Difference between U+007C “VERTICAL BAR” `|` and U+2223 “DIVIDES” `∣`

What is the difference between the two Unicode code points U+007C “VERTICAL BAR” | and U+2223 “DIVIDES” ? Julia REPL’s LaTeX-like Unicode input of \mid gives U+2223, and HTML’s named character references for ∣, ∣, ∣ and ∣ are U+2223, and for | and | are U+007C. I’m reading “Report on the Algorithmic Language ALGOL 60” and it uses |-like symbols (what is now called Backus–Naur form) to define ALGOL 60 reference representation. I want to write a document about ALGOL 60 in a modern computer. So I want to replicate the original definition text. I don’t know who first used the vertical line symbol as an “or” operator or seperator. What I know is the vertical line in set (or class) builder notation in mathematics \{x\mid \varphi(x) \} was invented and getting popular around from 1940s to 1950s, and in LaTeX, we often use \mid in it. Which should I use for replicating ALGOL 60’s text?

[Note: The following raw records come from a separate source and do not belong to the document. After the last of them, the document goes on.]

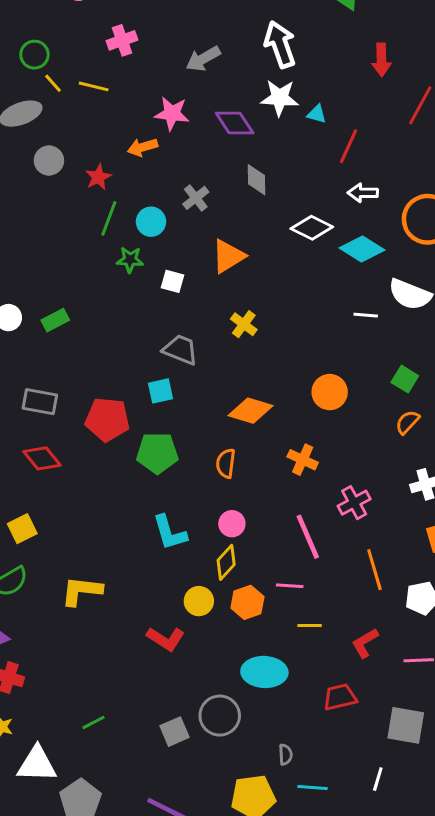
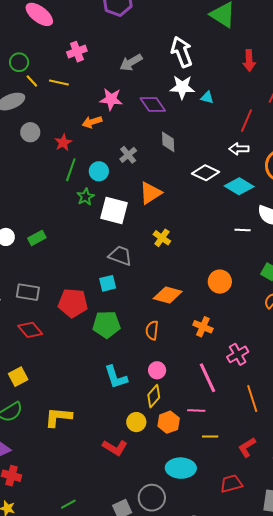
red line: (348, 146) -> (246, 121), moved
green star: (130, 260) -> (86, 197), turned -30
white square: (172, 281) -> (114, 211), size x1.8

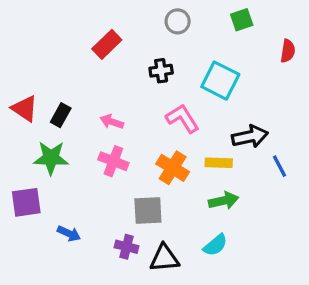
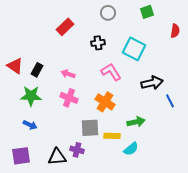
yellow rectangle: (219, 163) -> (112, 136), moved
purple square: (26, 202) -> (21, 156), moved
blue arrow: (69, 234) -> (30, 125), moved
black triangle: (164, 258) -> (57, 157), moved

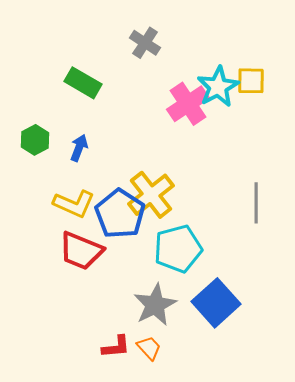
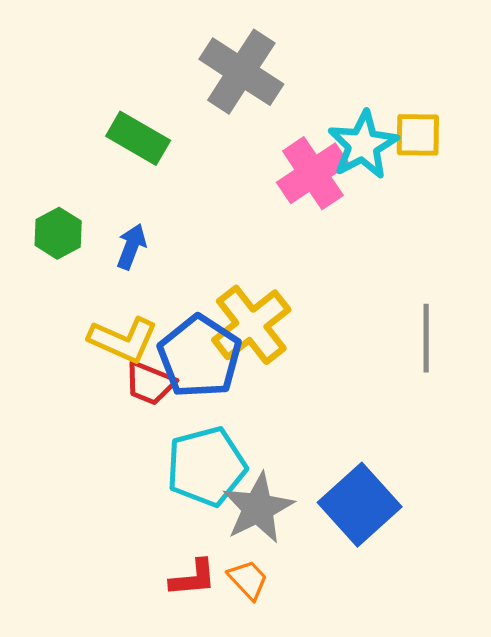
gray cross: (145, 43) -> (241, 72), size x1.6
cyan pentagon: (178, 249) -> (206, 466), moved
red trapezoid: (81, 251) -> (150, 383), moved, size x0.7

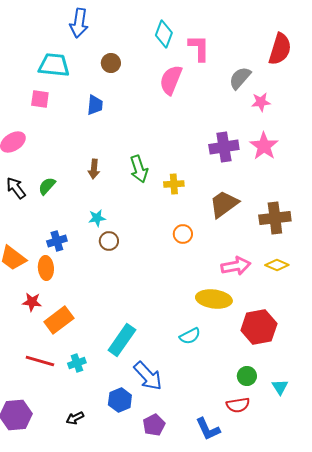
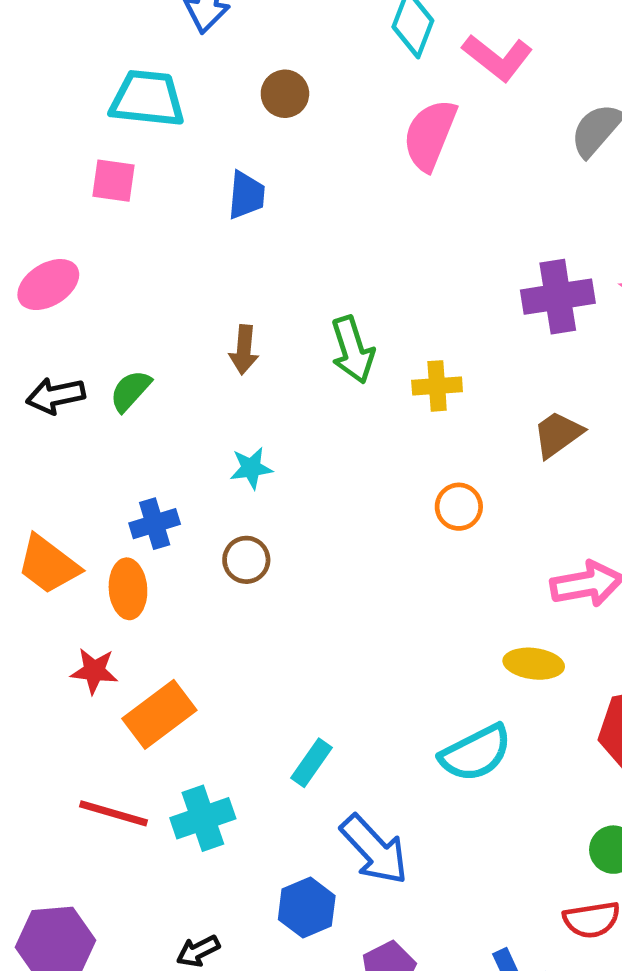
pink L-shape: (199, 48) -> (497, 58), turned 128
black arrow: (16, 188) -> (56, 396), turned -65
brown trapezoid: (224, 204) -> (558, 434), size x0.7
brown circle: (109, 241) -> (246, 560), moved
yellow ellipse: (214, 299) -> (534, 664), size x0.7
cyan semicircle: (190, 336) -> (476, 753), size x1.4
cyan rectangle: (122, 340) -> (312, 763), size x0.6
cyan cross: (77, 363) -> (203, 818), size x1.4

One answer to your first sentence is that the Unicode people like to encode semantics rather than appearances, so there are lots of examples of similar/different glyphs - eg asterisks.
Perhaps some fonts containing all the semantic alternatives could visually distinguish between the different meanings - but that might not be what you’re asking. :thinking:

In many fonts, U+2223 is shorter than U+007C: ∣|, ∣|. The reason Julia uses \mid for the former from the HTML entity name. I wouldn’t necessarily assume that the HTML &mid and the LaTeX \mid names come from the same semantic idea.

Given that the unicode is defined to semantically represent “divides” I think I’d use the straightforward ASCII.